Capítulo 1
"MILAGRE NA HORA ZERO"

     Sem blusa, com as calças ainda na coxa e o cinto desafivelado, Carlos observava a tela do seu computador enquanto roía as unhas. Estava se arrumando quando resolveu se sentar sobre sua cadeira giratória. Olhou rapidamente para o relógio no canto direito inferior do monitor, eram onze da noite.
     Aos poucos, e sem tirar os olhos da tela, ele foi subindo a calça e se arrumando melhor. Estava aéreo. O quarto vazio e desarrumado lhe trazia lembranças desagradáveis. A casa estava silenciosa, os cômodos escuros. Parecia que estava sozinho em casa, mesmo não estando.
     Pegou o relógio sobre a cômoda e sua blusa pólo branca, de malha de algodão e a vestiu. Feito isso, rapidamente voltou para o computador. Novamente levou os olhos para o relógio na tela, havia se passado apenas três minutos. A espera o estava irritando. Queria olhar mais vezes para o relógio, mas sentia vergonha de si mesmo. Tentava olhar de soslaio, mas sentia-se ridículo e voltava os olhos para o centro da tela.
     O barulho do chão de madeira rangendo o fez olhar para a porta do quarto. Pôde ver uma sombra se aproximar. Enquanto esperava a silhueta tomar forma de gente, reparou que algumas fotos antes penduradas no quadro de cortiça, presas por tachinhas de metal, haviam sumido. Estranhou, mas sabia o que tinha acontecido. Seu pai surgiu na porta com uma aparência cansada. Olhos fundos, cabelos desgrenhados, uma fisionomia que nada combinava com o terno preto e alinhado que vestia.  Nas mãos carregava um pequeno embrulho amarrado com um enorme laço vermelho. O laço era duas vezes maior do que a pequena caixa do tamanho de um cd.
     Carlos girou a cadeira e postou-se de frente para a porta aonde seu pai o observava calado.
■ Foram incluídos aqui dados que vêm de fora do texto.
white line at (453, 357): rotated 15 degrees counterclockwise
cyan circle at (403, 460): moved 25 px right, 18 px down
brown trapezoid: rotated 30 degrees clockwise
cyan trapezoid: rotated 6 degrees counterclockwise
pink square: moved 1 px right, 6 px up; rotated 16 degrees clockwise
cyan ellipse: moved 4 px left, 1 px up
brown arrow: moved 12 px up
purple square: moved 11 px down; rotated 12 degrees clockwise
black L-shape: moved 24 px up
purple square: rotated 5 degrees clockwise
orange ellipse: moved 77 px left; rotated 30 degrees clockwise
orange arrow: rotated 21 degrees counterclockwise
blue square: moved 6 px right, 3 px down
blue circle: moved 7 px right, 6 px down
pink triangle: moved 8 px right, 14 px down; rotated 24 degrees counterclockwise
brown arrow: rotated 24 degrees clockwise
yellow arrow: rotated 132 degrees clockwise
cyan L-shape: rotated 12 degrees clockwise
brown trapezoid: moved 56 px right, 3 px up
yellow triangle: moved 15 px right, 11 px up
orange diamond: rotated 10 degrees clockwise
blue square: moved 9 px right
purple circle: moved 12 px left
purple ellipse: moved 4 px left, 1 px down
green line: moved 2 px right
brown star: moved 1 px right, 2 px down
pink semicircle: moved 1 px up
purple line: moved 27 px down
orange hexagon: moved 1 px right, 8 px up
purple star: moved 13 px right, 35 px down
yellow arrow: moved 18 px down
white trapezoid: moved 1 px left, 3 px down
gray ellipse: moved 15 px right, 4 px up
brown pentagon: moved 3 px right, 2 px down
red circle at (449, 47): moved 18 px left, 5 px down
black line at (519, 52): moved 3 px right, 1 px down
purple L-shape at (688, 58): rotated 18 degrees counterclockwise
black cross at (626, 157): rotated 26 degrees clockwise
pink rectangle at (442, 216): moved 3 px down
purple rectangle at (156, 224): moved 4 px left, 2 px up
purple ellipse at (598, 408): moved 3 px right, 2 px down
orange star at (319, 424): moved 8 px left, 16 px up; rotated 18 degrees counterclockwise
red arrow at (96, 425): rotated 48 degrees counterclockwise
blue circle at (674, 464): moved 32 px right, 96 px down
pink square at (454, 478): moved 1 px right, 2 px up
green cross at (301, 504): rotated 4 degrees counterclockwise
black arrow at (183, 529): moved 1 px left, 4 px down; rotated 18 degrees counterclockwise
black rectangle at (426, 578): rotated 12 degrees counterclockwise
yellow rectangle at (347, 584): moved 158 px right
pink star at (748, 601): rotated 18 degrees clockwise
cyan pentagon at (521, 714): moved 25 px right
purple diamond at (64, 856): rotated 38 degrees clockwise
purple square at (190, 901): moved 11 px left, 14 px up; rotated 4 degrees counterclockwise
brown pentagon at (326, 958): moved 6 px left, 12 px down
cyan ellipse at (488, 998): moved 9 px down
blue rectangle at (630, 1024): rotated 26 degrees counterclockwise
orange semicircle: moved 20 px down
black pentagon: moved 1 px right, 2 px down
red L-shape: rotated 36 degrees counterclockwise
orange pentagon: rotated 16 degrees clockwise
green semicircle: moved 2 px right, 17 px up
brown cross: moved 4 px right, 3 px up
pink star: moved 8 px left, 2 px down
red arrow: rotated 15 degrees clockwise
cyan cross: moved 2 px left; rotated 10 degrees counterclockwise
     -E aí? Não vai mesmo?- perguntou com sua voz cansada, o homem chamado Ricardo.
     -Não dá, pai. Já marquei com os moleques. Vai ter festa lá na casa da Bianca, e eu já paguei pela entrada.
     -Natal, geralmente, a gente passa com a família. Onde quer que ela esteja... - respondeu entrando no cômodo e se incomodando com a bagunça.
     Seu Ricardo se aproximou do filho, parou de pé ao seu lado, retirou uma blusa amassada de cima de cama e sentou-se devagar devido as suas dores na coluna.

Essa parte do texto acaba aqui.